Based on GE's target of $2 in operating EPS by 2015, the stock currently trades at 14.8 times earnings. It's not quite as cheap as IBM was -- indicating that the market has more faith in GE -- but the stock is in negative territory on a one-year basis, while the S&P 500 is up 15%. Moreover, GE CEO Jeff Immelt started out 2016 expecting organic revenue growth of 2% to 4%, but the company only hit 1% (including the Alstom acquisition).
To be fair, EPS of $1.49 in 2016 was within the target range of $1.45 to $1.55 the company gave at the beginning of the year, but it was only so because of better-than-expected dividends from GE Capital (partly used to boost buybacks, and ultimately EPS) and asset sales.
The bear case
Moreover, the underlying problems came from more than just ongoing declines in revenue based on oil and gas. For example, the bear case focuses on the following:
- GE's core power segment missed management's expectations in the fourth quarter, and growth with its new large H-class turbines might not offset any weakness in its smaller-class turbines in future.
- Overreliance on contributions from the Alstom acquisition -- GE may be encouraging order growth by sacrificing margin.

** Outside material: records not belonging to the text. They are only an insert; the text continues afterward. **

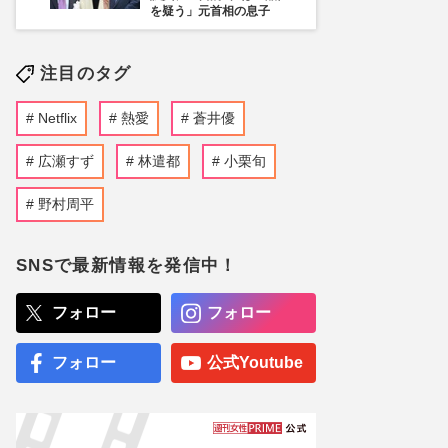
を疑う」元首相の息子
注目のタグ
Netflix
熱愛
蒼井優
広瀬すず
林遣都
小栗旬
野村周平
SNSで最新情報を発信中！
フォロー
フォロー
フォロー
公式Youtube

- The merger with Baker Hughes Incorporated is only going to increase exposure to energy prices.
- Economic weakness in the Middle East could affect power and oil and gas orders for GE -- the region contributed 28% of power-segment revenue in 2015.
To put these arguments into context, GE's equipment orders were $55.2 billion in 2016, representing a decline of 2%, but if you exclude Alstom they were down 21% to $43.3 billion. While GE's overall backlog was actually up 2% in 2016 to $321 billion, it was due to a 4.9% increase in services orders, and there is no guarantee these will be as strong in the future. Bears will see future services order growth as contingent on future equipment orders, and given that equipment orders declined in 2016, it could mean services orders will slow in the future.
The bull case
A more positive outlook sees oil price stabilization as a precursor to growth; in fact, GE's organic oil and gas orders grew 2% in the fourth quarter. Meanwhile, there is no point trying to mentally exclude Alstom earnings from GE's numbers, because Alstom's former energy assets are a part of GE and of what you are holding when you own the stock.
Moreover, GE has an opportunity to generate earnings growth due to its own initiatives with Alstom and the Baker Hughes merger. As for equipment orders, the truth is that services backlog makes up $237 billion of the $321 billion backlog in the fourth quarter, and GE's investments in the industrial internet are largely driven to increase its revenue from services in the future. GE is a lot more than just equipment sales.
Is GE the new IBM?
In terms of structural decline in its core businesses, the answer is no: It's not another IBM. The reality is that GE has faced cyclical weakness in oil and gas, and to a certain extent in power -- in fact, its H-turbine has helped counter market weakness -- and in the Middle East region.
However, any weakness in oil and gas could create significant challenges for GE in hitting its target, and that's not something investors would welcome at all. Cautious investors may want to see a couple of quarters of hitting revenue expectations, and some solid equipment orders growth, before making their minds up on GE's prospects of hitting its $2 target.